__Task description__
Could you repeat the records below exactly, without the pictures?

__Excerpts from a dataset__
○ ○ ○

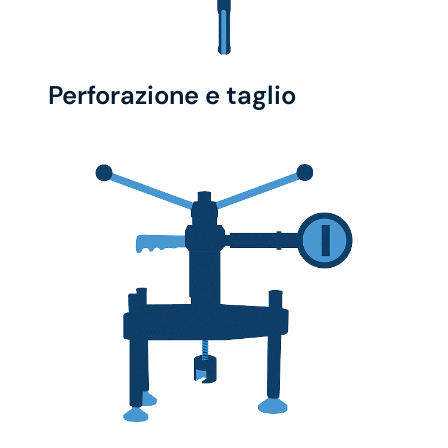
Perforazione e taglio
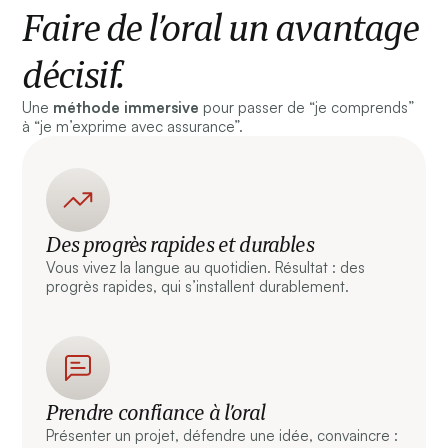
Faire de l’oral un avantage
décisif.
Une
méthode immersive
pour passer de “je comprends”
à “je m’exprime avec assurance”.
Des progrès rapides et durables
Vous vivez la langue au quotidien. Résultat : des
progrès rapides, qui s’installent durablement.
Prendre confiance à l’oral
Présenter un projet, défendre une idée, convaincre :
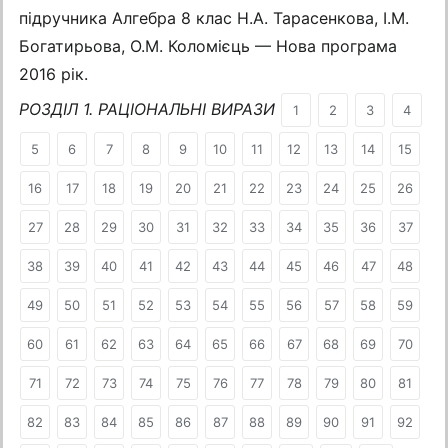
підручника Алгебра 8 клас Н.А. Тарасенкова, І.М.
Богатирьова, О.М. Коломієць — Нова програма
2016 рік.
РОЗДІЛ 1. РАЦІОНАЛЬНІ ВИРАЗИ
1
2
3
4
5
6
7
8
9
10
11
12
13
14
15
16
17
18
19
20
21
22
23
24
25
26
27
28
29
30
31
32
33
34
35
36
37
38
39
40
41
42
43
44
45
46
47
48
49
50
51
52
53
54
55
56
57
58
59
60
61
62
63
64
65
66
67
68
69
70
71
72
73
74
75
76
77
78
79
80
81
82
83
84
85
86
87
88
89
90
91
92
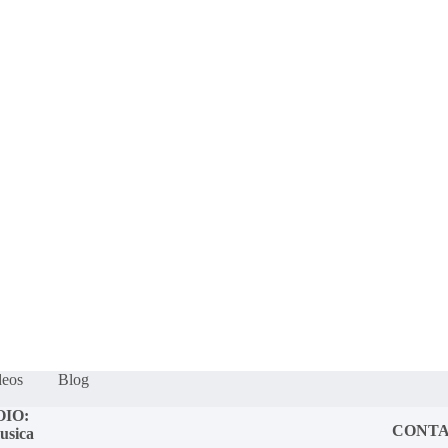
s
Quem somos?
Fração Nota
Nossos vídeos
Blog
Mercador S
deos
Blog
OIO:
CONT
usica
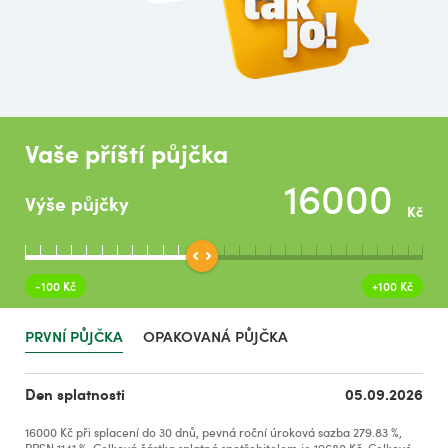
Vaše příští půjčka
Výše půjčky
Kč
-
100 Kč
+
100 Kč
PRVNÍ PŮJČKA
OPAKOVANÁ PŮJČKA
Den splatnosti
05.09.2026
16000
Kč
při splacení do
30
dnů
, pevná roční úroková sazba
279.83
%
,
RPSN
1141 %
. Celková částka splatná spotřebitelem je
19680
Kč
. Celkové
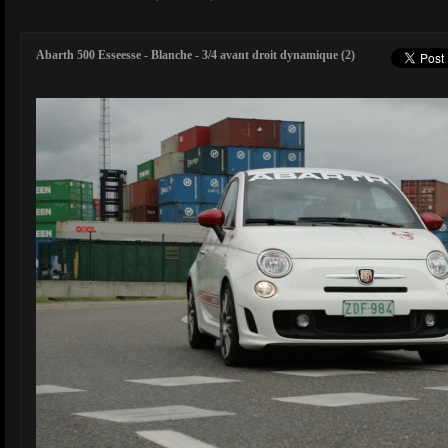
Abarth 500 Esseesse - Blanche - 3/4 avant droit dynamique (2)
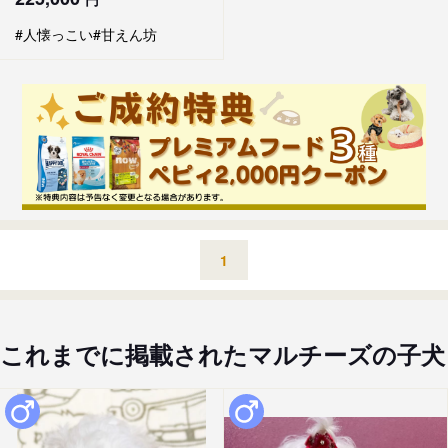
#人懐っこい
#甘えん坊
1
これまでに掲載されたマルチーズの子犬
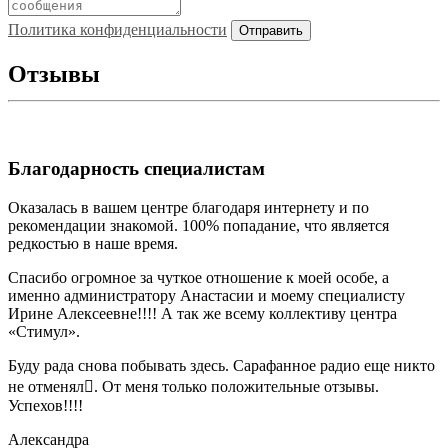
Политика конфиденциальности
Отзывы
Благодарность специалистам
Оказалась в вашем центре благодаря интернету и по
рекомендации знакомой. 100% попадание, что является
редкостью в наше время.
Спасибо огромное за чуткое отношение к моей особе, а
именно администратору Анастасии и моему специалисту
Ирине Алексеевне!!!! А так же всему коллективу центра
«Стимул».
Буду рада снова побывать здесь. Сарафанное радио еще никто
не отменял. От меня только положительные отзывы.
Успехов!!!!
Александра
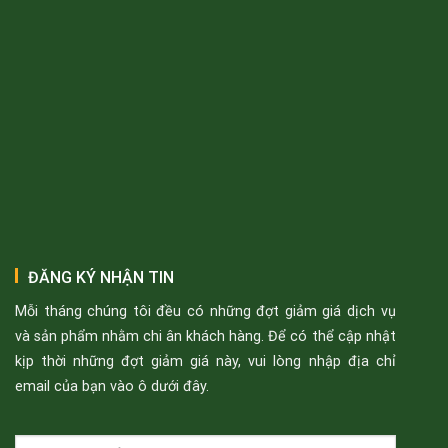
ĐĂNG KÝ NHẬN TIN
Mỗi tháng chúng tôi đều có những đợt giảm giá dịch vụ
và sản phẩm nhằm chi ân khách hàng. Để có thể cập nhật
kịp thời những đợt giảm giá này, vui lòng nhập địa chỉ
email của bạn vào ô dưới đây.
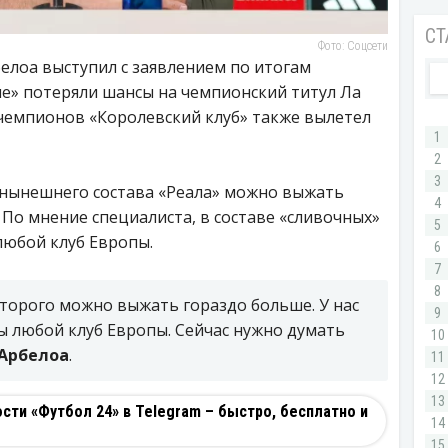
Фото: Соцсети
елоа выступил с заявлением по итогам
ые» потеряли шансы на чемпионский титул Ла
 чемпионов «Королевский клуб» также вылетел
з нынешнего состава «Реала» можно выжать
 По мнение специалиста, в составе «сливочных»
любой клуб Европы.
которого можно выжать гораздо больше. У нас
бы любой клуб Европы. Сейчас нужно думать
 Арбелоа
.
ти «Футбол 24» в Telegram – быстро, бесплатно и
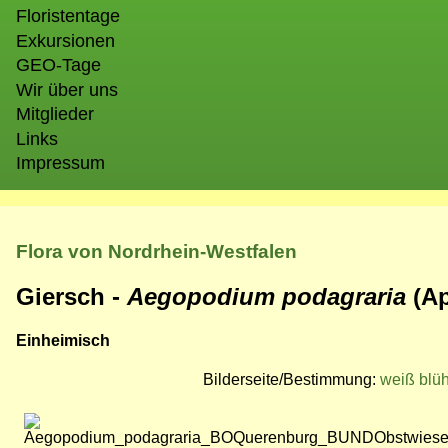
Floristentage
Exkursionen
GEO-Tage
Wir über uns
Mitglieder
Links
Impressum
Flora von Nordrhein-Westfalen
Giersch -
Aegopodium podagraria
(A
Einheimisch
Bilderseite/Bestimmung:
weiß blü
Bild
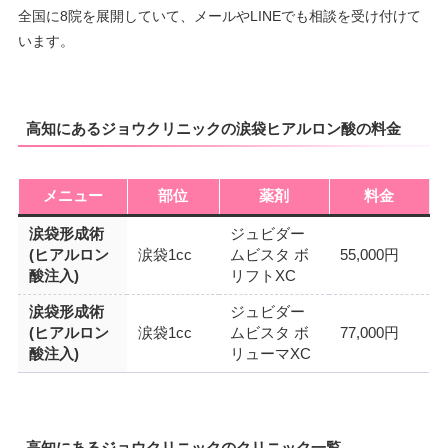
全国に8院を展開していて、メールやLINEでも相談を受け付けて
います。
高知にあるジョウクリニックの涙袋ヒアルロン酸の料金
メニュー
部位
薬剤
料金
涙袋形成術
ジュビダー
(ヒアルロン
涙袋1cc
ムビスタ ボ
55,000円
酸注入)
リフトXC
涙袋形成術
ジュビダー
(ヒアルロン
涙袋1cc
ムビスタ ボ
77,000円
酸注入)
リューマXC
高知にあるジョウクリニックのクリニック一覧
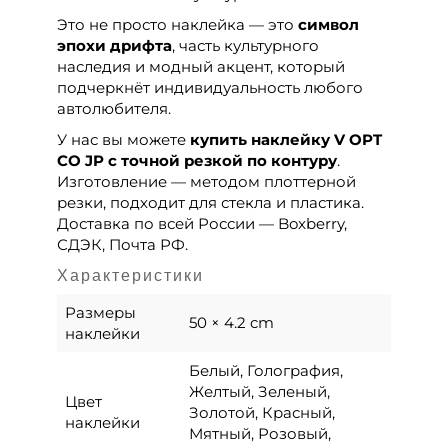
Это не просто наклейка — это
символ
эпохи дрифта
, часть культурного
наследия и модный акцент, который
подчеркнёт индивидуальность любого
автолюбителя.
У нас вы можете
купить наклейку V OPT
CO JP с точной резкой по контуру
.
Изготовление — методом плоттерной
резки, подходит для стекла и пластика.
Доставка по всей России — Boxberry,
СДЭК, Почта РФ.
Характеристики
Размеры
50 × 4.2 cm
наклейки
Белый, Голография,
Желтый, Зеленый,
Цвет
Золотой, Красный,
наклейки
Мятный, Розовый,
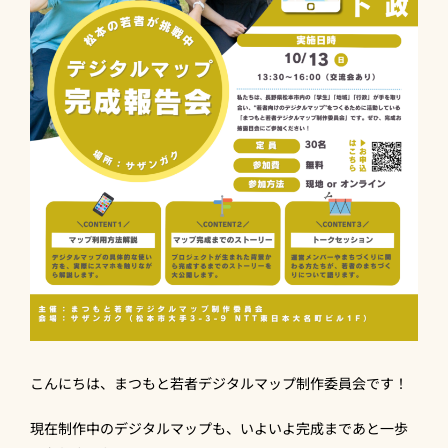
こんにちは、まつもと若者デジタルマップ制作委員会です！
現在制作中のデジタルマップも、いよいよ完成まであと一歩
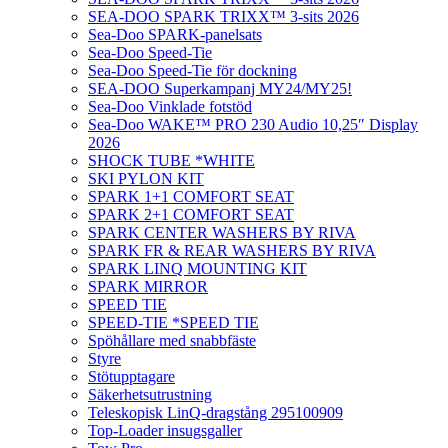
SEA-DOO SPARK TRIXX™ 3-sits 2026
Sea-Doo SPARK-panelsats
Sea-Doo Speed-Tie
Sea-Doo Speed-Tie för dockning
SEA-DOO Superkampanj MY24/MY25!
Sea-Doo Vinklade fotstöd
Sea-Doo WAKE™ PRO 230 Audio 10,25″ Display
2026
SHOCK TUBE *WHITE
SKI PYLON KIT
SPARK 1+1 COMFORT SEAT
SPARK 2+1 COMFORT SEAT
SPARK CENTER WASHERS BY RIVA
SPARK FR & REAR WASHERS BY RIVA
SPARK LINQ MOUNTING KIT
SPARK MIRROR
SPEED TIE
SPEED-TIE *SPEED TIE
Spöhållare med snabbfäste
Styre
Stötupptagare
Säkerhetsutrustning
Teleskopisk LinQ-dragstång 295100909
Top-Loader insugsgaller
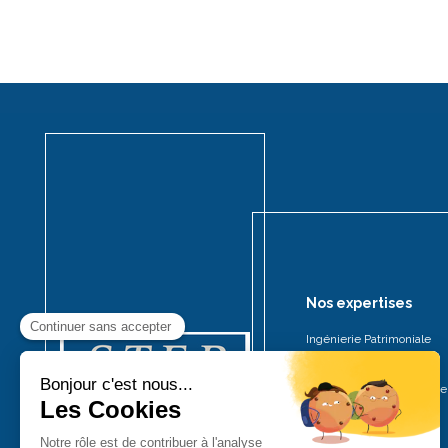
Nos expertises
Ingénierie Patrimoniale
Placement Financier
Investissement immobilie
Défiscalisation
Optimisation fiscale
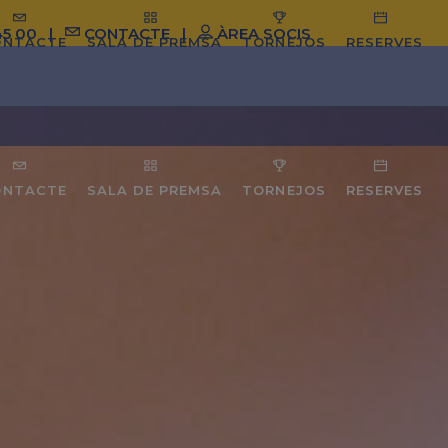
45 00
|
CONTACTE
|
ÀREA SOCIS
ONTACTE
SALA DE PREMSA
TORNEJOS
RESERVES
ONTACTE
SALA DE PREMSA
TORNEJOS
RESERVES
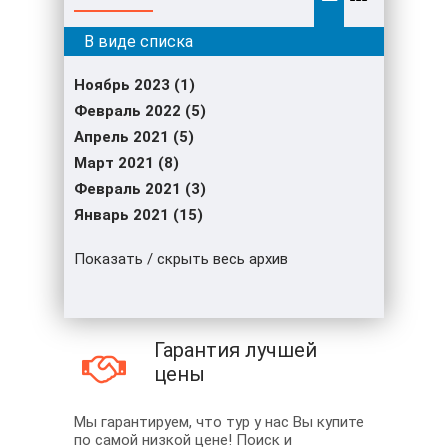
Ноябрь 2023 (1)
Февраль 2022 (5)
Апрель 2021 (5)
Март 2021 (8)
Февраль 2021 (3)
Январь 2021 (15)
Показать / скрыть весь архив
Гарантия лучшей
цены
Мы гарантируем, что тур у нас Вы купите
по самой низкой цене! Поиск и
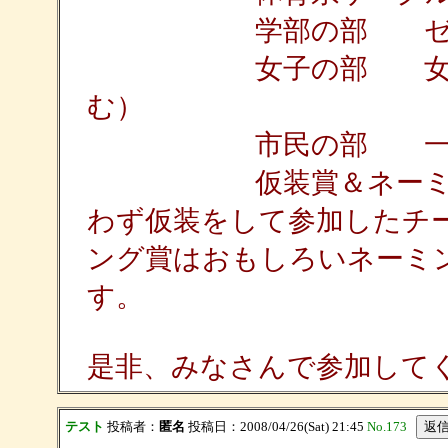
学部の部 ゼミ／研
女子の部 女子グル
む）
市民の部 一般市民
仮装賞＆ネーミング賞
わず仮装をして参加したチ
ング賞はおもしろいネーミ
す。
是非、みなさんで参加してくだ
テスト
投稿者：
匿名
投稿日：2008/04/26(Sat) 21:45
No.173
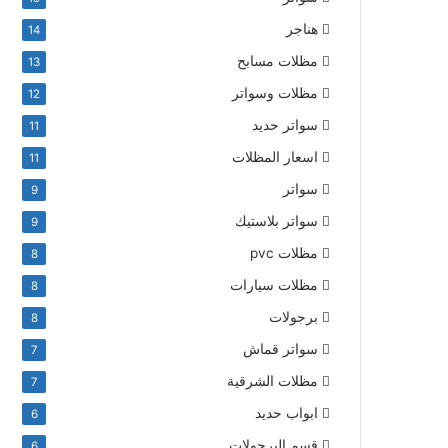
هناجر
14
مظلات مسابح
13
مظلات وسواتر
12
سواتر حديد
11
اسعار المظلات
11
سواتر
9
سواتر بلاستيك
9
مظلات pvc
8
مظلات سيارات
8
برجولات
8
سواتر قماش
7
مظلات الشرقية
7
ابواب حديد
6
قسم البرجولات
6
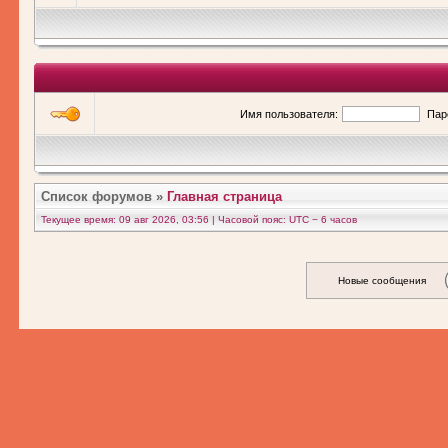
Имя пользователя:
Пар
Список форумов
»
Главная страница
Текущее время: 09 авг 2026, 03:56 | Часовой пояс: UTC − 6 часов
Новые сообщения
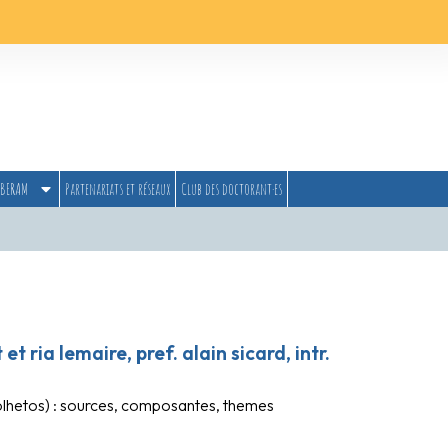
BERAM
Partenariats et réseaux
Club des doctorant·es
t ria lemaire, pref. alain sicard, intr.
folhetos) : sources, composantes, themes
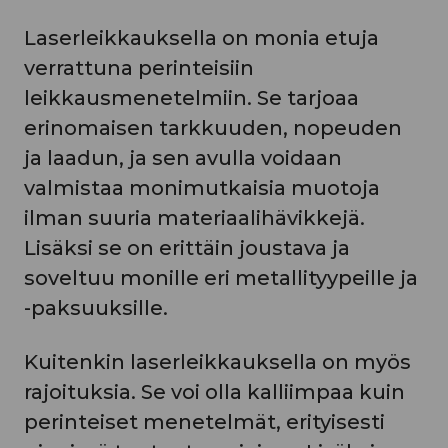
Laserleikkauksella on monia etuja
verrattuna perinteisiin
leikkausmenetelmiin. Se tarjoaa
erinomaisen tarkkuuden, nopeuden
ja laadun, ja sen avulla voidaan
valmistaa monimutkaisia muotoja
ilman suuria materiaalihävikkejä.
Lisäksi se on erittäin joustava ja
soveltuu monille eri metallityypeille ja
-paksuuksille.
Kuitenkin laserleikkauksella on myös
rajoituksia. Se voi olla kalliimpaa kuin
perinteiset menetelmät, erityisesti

○ ○ ○

__Solved problem__
Perforazione e taglio
Faire de l’oral un avantage
décisif.
Une
méthode immersive
pour passer de “je comprends”
à “je m’exprime avec assurance”.
Des progrès rapides et durables
Vous vivez la langue au quotidien. Résultat : des
progrès rapides, qui s’installent durablement.
Prendre confiance à l’oral
Présenter un projet, défendre une idée, convaincre :
підручника Алгебра 8 клас Н.А. Тарасенкова, І.М.
Богатирьова, О.М. Коломієць — Нова програма
2016 рік.
РОЗДІЛ 1. РАЦІОНАЛЬНІ ВИРАЗИ
1
2
3
4
5
6
7
8
9
10
11
12
13
14
15
16
17
18
19
20
21
22
23
24
25
26
27
28
29
30
31
32
33
34
35
36
37
38
39
40
41
42
43
44
45
46
47
48
49
50
51
52
53
54
55
56
57
58
59
60
61
62
63
64
65
66
67
68
69
70
71
72
73
74
75
76
77
78
79
80
81
82
83
84
85
86
87
88
89
90
91
92
s
Quem somos?
Fração Nota
Nossos vídeos
Blog
Mercador S
deos
Blog
OIO:
CONT
usica
Vaše příští půjčka
Výše půjčky
Kč
-
100 Kč
+
100 Kč
PRVNÍ PŮJČKA
OPAKOVANÁ PŮJČKA
Den splatnosti
05.09.2026
16000
Kč
při splacení do
30
dnů
, pevná roční úroková sazba
279.83
%
,
RPSN
1141 %
. Celková částka splatná spotřebitelem je
19680
Kč
. Celkové
Abarth 500 Esseesse - Blanche - 3/4 avant droit dynamique (2)
#人懐っこい
#甘えん坊
1
これまでに掲載されたマルチーズの子犬
Политика конфиденциальности
Отзывы
Благодарность специалистам
Оказалась в вашем центре благодаря интернету и по
рекомендации знакомой. 100% попадание, что является
редкостью в наше время.
Спасибо огромное за чуткое отношение к моей особе, а
именно администратору Анастасии и моему специалисту
Ирине Алексеевне!!!! А так же всему коллективу центра
«Стимул».
Буду рада снова побывать здесь. Сарафанное радио еще никто
не отменял. От меня только положительные отзывы.
Успехов!!!!
Александра
ĐĂNG KÝ NHẬN TIN
Mỗi tháng chúng tôi đều có những đợt giảm giá dịch vụ
và sản phẩm nhằm chi ân khách hàng. Để có thể cập nhật
kịp thời những đợt giảm giá này, vui lòng nhập địa chỉ
email của bạn vào ô dưới đây.
Фото: Соцсети
елоа выступил с заявлением по итогам
ые» потеряли шансы на чемпионский титул Ла
 чемпионов «Королевский клуб» также вылетел
з нынешнего состава «Реала» можно выжать
 По мнение специалиста, в составе «сливочных»
любой клуб Европы.
которого можно выжать гораздо больше. У нас
бы любой клуб Европы. Сейчас нужно думать
 Арбелоа
.
ти «Футбол 24» в Telegram – быстро, бесплатно и
Floristentage
Exkursionen
GEO-Tage
Wir über uns
Mitglieder
Links
Impressum
Flora von Nordrhein-Westfalen
Giersch -
Aegopodium podagraria
(A
Einheimisch
Bilderseite/Bestimmung:
weiß blü
Bild
全国に8院を展開していて、メールやLINEでも相談を受け付けて
います。
高知にあるジョウクリニックの涙袋ヒアルロン酸の料金
メニュー
部位
薬剤
料金
涙袋形成術
ジュビダー
(ヒアルロン
涙袋1cc
ムビスタ ボ
55,000円
酸注入)
リフトXC
涙袋形成術
ジュビダー
(ヒアルロン
涙袋1cc
ムビスタ ボ
77,000円
酸注入)
リューマXC
高知にあるジョウクリニックのクリニック一覧
Это не просто наклейка — это
символ
эпохи дрифта
, часть культурного
наследия и модный акцент, который
подчеркнёт индивидуальность любого
автолюбителя.
У нас вы можете
купить наклейку V OPT
CO JP с точной резкой по контуру
.
Изготовление — методом плоттерной
резки, подходит для стекла и пластика.
Доставка по всей России — Boxberry,
СДЭК, Почта РФ.
Характеристики
Размеры
50 × 4.2 cm
наклейки
Белый, Голография,
Желтый, Зеленый,
Цвет
Золотой, Красный,
наклейки
Мятный, Розовый,
こんにちは、まつもと若者デジタルマップ制作委員会です！
現在制作中のデジタルマップも、いよいよ完成まであと一歩
SEA-DOO SPARK TRIXX™ 3-sits 2026
Sea-Doo SPARK-panelsats
Sea-Doo Speed-Tie
Sea-Doo Speed-Tie för dockning
SEA-DOO Superkampanj MY24/MY25!
Sea-Doo Vinklade fotstöd
Sea-Doo WAKE™ PRO 230 Audio 10,25″ Display
2026
SHOCK TUBE *WHITE
SKI PYLON KIT
SPARK 1+1 COMFORT SEAT
SPARK 2+1 COMFORT SEAT
SPARK CENTER WASHERS BY RIVA
SPARK FR & REAR WASHERS BY RIVA
SPARK LINQ MOUNTING KIT
SPARK MIRROR
SPEED TIE
SPEED-TIE *SPEED TIE
Spöhållare med snabbfäste
Styre
Stötupptagare
Säkerhetsutrustning
Teleskopisk LinQ-dragstång 295100909
Top-Loader insugsgaller
Nos expertises
Ingénierie Patrimoniale
Placement Financier
Investissement immobilie
Défiscalisation
Optimisation fiscale
45 00
|
CONTACTE
|
ÀREA SOCIS
ONTACTE
SALA DE PREMSA
TORNEJOS
RESERVES
ONTACTE
SALA DE PREMSA
TORNEJOS
RESERVES
Ноябрь 2023 (1)
Февраль 2022 (5)
Апрель 2021 (5)
Март 2021 (8)
Февраль 2021 (3)
Январь 2021 (15)
Показать / скрыть весь архив
Гарантия лучшей
цены
Мы гарантируем, что тур у нас Вы купите
по самой низкой цене! Поиск и
学部の部 ゼミ／研
女子の部 女子グル
む）
市民の部 一般市民
仮装賞＆ネーミング賞
わず仮装をして参加したチ
ング賞はおもしろいネーミ
す。
是非、みなさんで参加してくだ
テスト
投稿者：
匿名
投稿日：2008/04/26(Sat) 21:45
No.173
هناجر
14
مظلات مسابح
13
مظلات وسواتر
12
سواتر حديد
11
اسعار المظلات
11
سواتر
9
سواتر بلاستيك
9
مظلات pvc
8
مظلات سيارات
8
برجولات
8
سواتر قماش
7
مظلات الشرقية
7
ابواب حديد
6
قسم البرجولات
6
Имя пользователя:
Пар
Список форумов
»
Главная страница
Текущее время: 09 авг 2026, 03:56 | Часовой пояс: UTC − 6 часов
Новые сообщения
BERAM
Partenariats et réseaux
Club des doctorant·es
t ria lemaire, pref. alain sicard, intr.
folhetos) : sources, composantes, themes
Laserleikkauksella on monia etuja
verrattuna perinteisiin
leikkausmenetelmiin. Se tarjoaa
erinomaisen tarkkuuden, nopeuden
ja laadun, ja sen avulla voidaan
valmistaa monimutkaisia muotoja
ilman suuria materiaalihävikkejä.
Lisäksi se on erittäin joustava ja
soveltuu monille eri metallityypeille ja
-paksuuksille.
Kuitenkin laserleikkauksella on myös
rajoituksia. Se voi olla kalliimpaa kuin
perinteiset menetelmät, erityisesti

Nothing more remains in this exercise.